Website: cartoon.steins.live
Github: https://github.com/WenheLI/cartoonGAN-Application
Methodology
-
- Model Struct
- To get the best cartoon-like style, we use the CartoonGAN[1] proposed by students from THU. As a typical GAN model, we need to have two separate nets, the generator, generating target images and the discriminator, telling the differences between target images and original images.
- The two networks structure demonstrates the complexity of this model. And we need to build up such a model in TensorFlow python and export the model to h5 format for the next step.
- In addition, the model requires some high-level layers and customized layers. If we want to make the model running on a browser, we need to replace those high-level and customized layers with pure Python and basic Keras abstraction. In this way, we can have a plain model that could be able to run directly on the browser.
- Model Converting
- After the previous step, we got a workable model that can be converted by TensorFlow-convertor.
- In addition, if the model involves customized layers, we need to either implement it on the javascript side and Python side. To make life easier, in this stage, I chose to implement it on the Python side.
- Web Procedure
- After the model is converted, we want to put the model on the browser with the help of TensorFlow.js.
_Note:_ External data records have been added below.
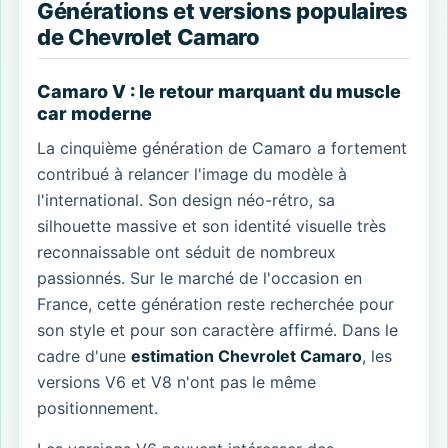
Générations et versions populaires
de Chevrolet Camaro
Camaro V : le retour marquant du muscle
car moderne
La cinquième génération de Camaro a fortement
contribué à relancer l'image du modèle à
l'international. Son design néo-rétro, sa
silhouette massive et son identité visuelle très
reconnaissable ont séduit de nombreux
passionnés. Sur le marché de l'occasion en
France, cette génération reste recherchée pour
son style et pour son caractère affirmé. Dans le
cadre d'une
estimation Chevrolet Camaro
, les
versions V6 et V8 n'ont pas le même
positionnement.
- We want to have multiple models that allow users to choose from. How to design the operation logic remain a problem.
- We also want to implement the application on the mobile side either in the form of PWA or Wechat MINI program.
- Model Struct
Experiments
-
- Model Training
- Because of the complex model, hours of time are needed to put into the model training process. However, the model training is hard for GAN. We took a couple of days to put everything on track.
- Previously, we used a batch size of 128 with four RTX 2080ti. However, it makes harder for the generator to converge due to the large variance introduced by large batches. Below is the loss curve for 128-batch after one day’s training.
- After finding that the generator gets trapped within the local optimal, we shift the batch size to 8 for a better generator. Right now, the generator gets trained for 12 hours and the loss curve looks good. We still need days to see if it goes well. Currently, we can see the generated images have some edges on it.
- Model Training
2. Model On Web
Since I got some prior models for CartoonGAN, we could implement the web part along with the model training process. Two major problems we are facing right now are a large memory that the model consumes, which we can not improve any more in this case due to the complexity of the model.
Another problem is while inference, the model takes a large number of CPU/GPU usage which will stop the render of UI. To make the best of solving it, I introduce WebWorker to mitigate the rendering delay.
Also, the large memory consuming makes it hard to do inference over a mobile browser, as it will take more than 1.5 GB of v-ram.